[Work request]: Return each line of the records holding the string "квадратная".

:: Listed records ::

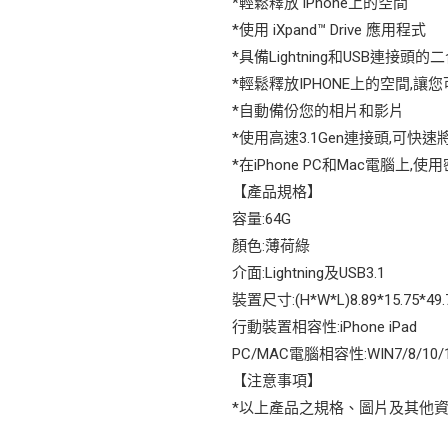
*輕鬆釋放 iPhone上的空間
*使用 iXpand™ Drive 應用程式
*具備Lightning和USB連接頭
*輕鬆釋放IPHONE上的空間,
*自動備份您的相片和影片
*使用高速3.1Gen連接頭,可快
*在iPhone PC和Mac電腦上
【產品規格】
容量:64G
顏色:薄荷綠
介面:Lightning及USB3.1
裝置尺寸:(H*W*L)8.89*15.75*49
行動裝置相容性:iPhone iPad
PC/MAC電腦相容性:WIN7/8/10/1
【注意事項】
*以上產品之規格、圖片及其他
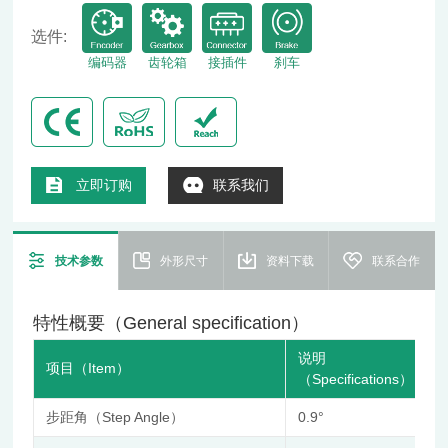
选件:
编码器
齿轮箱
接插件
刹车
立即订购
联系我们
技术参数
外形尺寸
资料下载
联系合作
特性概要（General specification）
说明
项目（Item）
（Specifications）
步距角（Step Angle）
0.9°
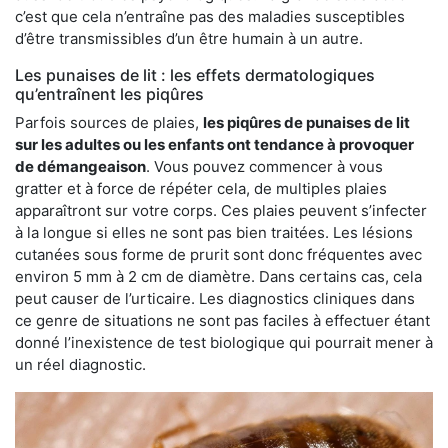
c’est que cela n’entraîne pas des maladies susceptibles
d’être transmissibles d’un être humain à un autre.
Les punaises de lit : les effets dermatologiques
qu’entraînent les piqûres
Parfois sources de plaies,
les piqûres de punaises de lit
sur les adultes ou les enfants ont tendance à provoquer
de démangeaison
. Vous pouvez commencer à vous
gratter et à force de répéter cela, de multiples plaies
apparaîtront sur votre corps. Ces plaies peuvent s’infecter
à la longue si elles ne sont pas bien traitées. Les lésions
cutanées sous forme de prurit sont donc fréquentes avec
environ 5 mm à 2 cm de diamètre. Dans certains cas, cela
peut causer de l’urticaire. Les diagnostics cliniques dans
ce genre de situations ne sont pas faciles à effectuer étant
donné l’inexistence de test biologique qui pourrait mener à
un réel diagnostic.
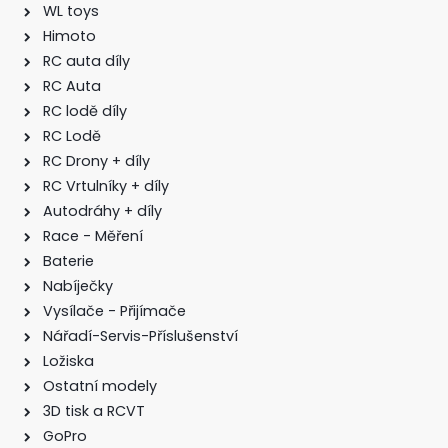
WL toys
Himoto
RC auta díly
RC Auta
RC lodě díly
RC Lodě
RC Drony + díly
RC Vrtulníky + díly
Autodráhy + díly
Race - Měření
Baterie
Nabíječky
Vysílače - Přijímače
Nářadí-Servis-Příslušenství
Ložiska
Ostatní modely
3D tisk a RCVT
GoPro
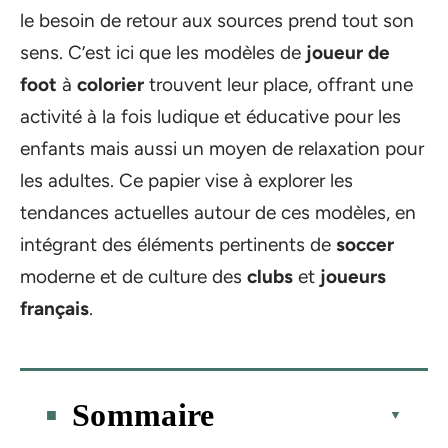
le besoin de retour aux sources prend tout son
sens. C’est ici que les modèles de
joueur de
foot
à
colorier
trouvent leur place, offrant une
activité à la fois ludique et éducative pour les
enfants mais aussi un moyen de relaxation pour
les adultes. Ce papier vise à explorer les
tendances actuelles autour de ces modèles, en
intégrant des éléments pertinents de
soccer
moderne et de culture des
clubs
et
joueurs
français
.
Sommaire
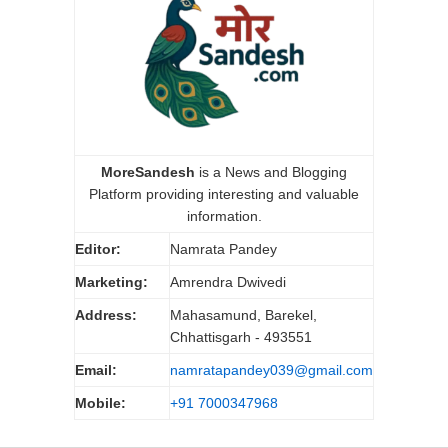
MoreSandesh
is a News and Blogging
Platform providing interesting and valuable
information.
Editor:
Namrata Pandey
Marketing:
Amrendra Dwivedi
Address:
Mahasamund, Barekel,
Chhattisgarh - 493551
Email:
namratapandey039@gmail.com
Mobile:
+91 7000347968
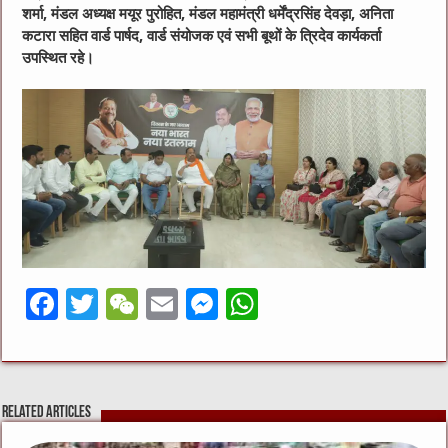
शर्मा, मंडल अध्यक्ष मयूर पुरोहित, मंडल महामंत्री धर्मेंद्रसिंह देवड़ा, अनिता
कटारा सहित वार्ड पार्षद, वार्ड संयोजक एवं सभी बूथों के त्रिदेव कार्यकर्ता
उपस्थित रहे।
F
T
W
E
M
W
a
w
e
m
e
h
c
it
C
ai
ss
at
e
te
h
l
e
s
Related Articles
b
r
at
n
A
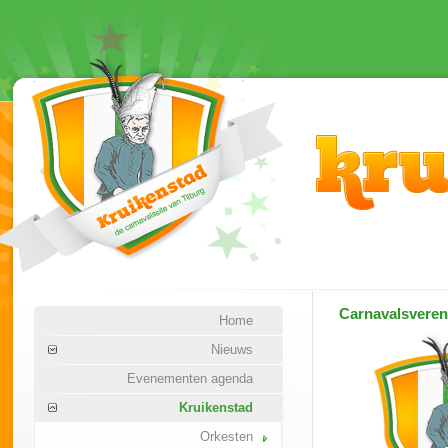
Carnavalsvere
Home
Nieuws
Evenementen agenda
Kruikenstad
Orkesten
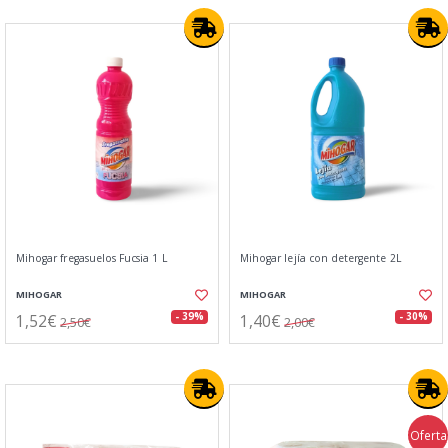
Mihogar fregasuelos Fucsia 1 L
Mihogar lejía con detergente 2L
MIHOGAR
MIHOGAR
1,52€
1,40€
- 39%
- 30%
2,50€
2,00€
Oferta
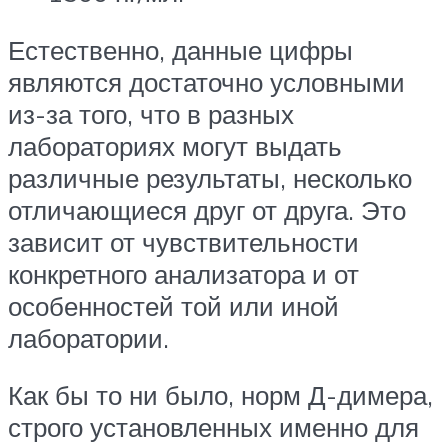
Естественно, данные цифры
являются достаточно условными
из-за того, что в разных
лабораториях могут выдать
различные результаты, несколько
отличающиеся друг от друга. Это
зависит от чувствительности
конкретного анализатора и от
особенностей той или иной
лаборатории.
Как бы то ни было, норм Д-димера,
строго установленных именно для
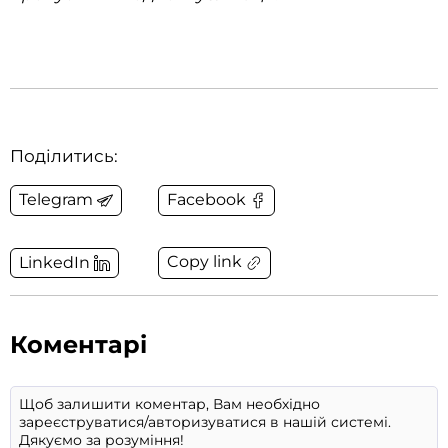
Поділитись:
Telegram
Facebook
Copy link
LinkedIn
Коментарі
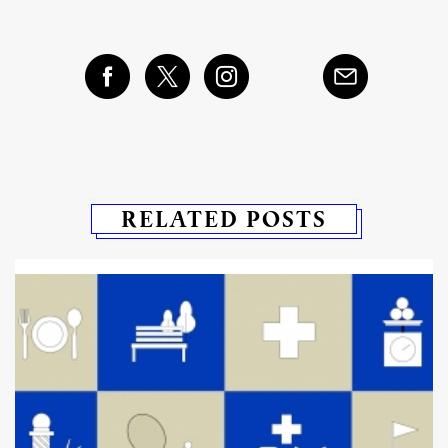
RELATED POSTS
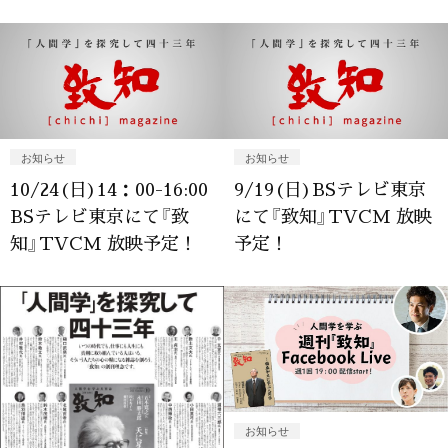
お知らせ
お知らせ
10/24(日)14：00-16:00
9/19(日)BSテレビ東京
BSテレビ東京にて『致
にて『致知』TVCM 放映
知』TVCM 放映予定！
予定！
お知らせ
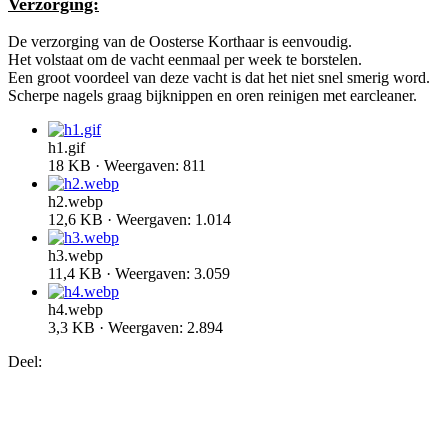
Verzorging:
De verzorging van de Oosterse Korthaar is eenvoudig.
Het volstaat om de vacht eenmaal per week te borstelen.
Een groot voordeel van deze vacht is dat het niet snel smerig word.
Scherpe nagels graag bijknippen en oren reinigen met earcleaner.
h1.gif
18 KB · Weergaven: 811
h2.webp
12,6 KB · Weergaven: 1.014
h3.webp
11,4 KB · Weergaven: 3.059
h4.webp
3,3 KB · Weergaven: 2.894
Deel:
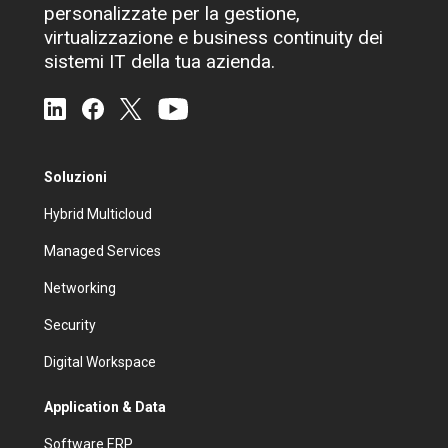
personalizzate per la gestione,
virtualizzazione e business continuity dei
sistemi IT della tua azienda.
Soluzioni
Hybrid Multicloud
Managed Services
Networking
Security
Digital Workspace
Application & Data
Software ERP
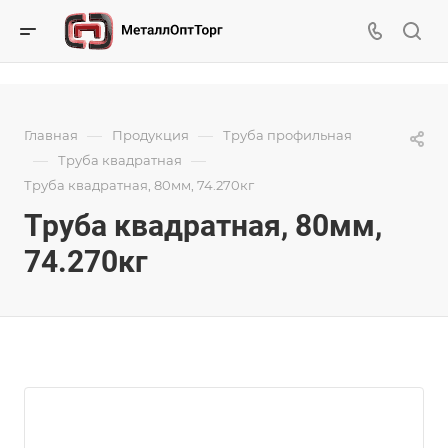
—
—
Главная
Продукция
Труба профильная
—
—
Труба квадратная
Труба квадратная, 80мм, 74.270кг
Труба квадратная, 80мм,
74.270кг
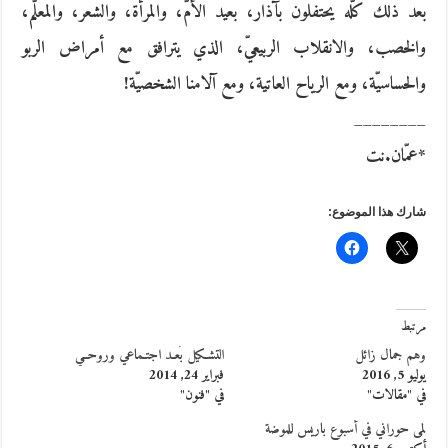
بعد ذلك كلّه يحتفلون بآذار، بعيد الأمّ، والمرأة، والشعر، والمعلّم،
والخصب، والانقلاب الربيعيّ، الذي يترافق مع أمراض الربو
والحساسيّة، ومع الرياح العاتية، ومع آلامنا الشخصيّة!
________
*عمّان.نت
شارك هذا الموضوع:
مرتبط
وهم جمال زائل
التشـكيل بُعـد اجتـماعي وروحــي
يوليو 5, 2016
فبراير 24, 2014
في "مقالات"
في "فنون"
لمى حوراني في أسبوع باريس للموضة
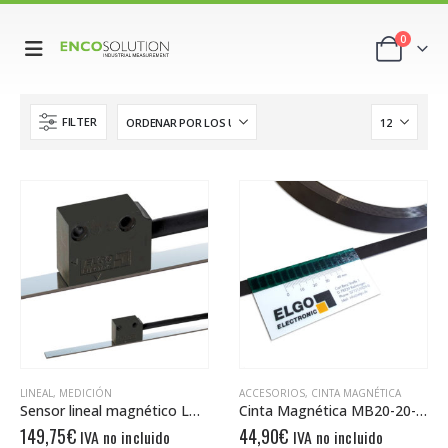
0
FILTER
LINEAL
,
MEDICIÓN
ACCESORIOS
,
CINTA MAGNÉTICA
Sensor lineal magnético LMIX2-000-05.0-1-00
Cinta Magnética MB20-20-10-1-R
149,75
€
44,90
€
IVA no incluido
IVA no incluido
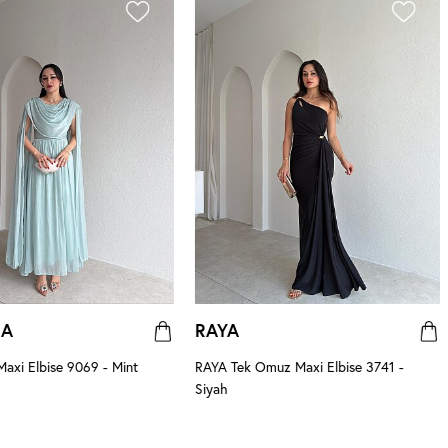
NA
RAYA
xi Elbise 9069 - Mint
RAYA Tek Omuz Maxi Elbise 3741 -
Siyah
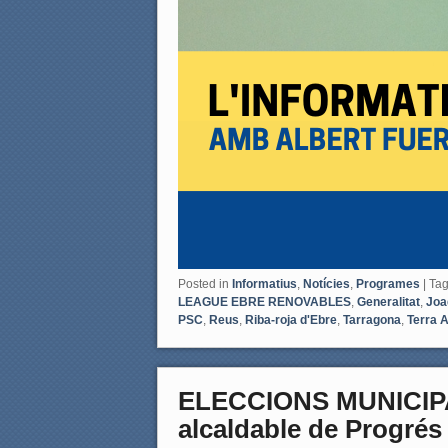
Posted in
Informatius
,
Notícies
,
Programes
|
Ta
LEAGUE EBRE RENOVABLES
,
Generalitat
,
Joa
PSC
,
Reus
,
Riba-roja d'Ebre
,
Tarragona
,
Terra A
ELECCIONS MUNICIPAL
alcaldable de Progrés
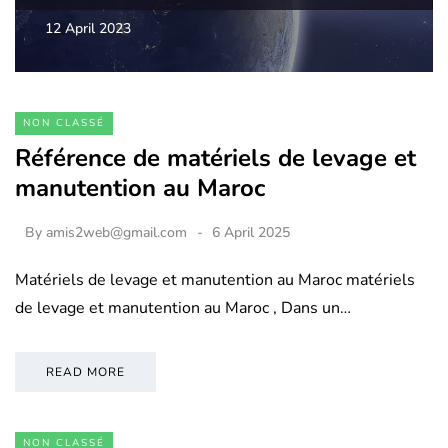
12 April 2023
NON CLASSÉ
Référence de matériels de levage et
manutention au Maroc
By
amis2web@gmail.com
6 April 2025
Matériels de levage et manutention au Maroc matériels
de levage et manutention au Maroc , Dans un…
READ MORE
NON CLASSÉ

:::

[Output below]:
Труба квадратная
Труба квадратная, 80мм, 74.270кг
Труба квадратная, 80мм,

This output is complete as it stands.